Na realidade, porém, toda essa inútil reflexão eu a faço por, novamente, estar com medo, conforme tenho revelado. Na verdade, meu medo é crescente. Pois me parece estar numa época em que palavras e conceitos discutíveis se revelam tão categóricos que corremos o grave risco de sermos ainda mais escravizados sem o percebermos. Se, na análise lógica, a premissa é falsa, falsa, inevitavelmente, será a conclusão. Por exemplo:  se alguém afirmar que “o homem é imortal” e eu acreditar em tal insensatez, haverei de concluir estupidamente: “ora, eu sou homem; logo, sou imortal.” Tudo, em mim, haverá, então, de desmoronar.

Incomoda-me o novo lema governamental: “Brasil acima de tudo; Deus acima de todos.” Mais do que conceito falso, isso é tolice. Por diversas razões não apenas filosóficas, mas apenas humanas, realísticas. Primeiro, quando se põe Deus na questão política, isso revela indícios de simples fanatismo infantil. Quanto ao lema adotado, pergunto-me: “tudo” é mais ou menos que “todos”?Tudo” significa totalidade, ”totus”,  o total das coisas, de todas elas, sem que falte nenhuma. Logo, “tudo” abrange “todos”.

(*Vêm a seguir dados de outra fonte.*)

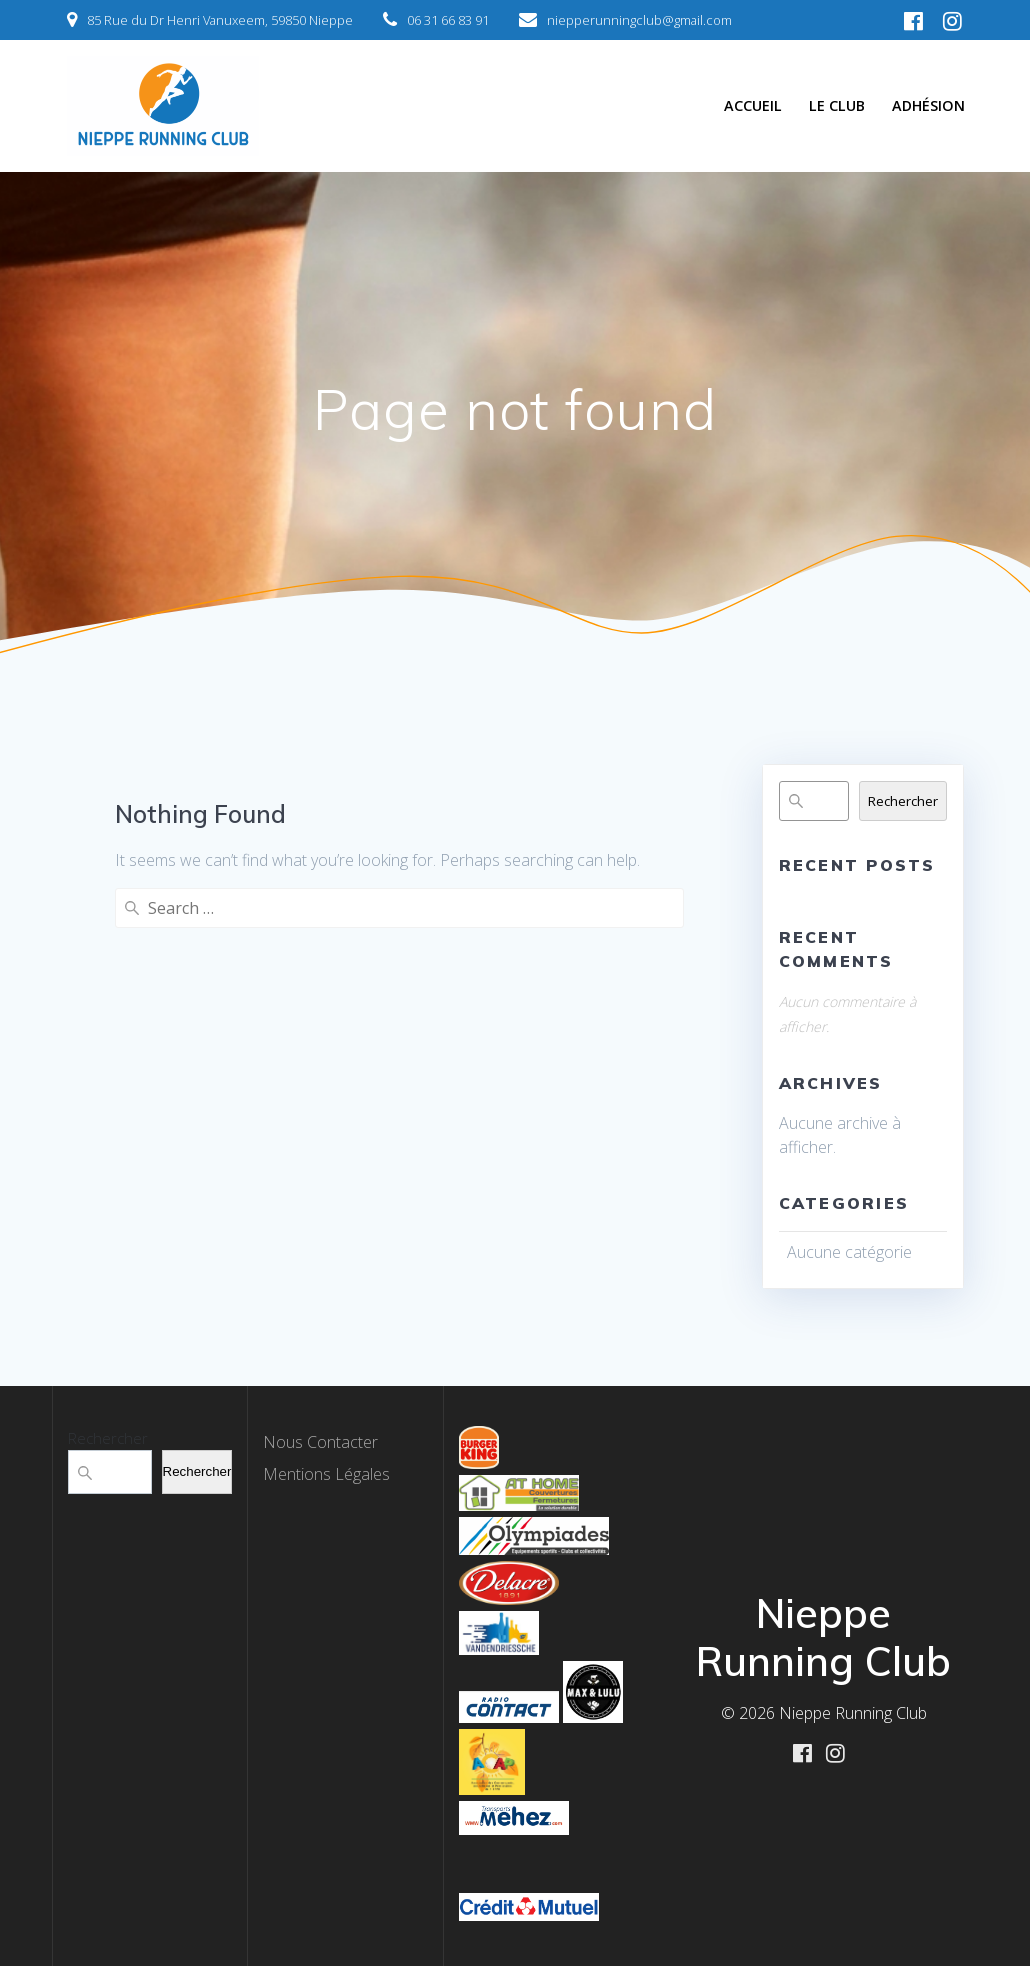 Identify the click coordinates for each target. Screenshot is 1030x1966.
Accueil (753, 105)
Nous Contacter (320, 1442)
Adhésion (928, 105)
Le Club (837, 105)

Ora, se botaram Deus na conversa, apenas Ele – onisciente, onipresente, onipotente –  pode estar acima de tudo. E, obviamente, acima também do Brasil. E de todos nós. Portanto, proclamar o Brasil acima de Deus é – convenhamos – pretensão pouco inteligente. Vai daí, eis que me faço uma pergunta desafiadora: quem, honestamente, coloca Deus e o Brasil acima dos próprios filhos, dos netos, da família?

Eu, não. E que Deus me perdoe por esse meu amor tão humano.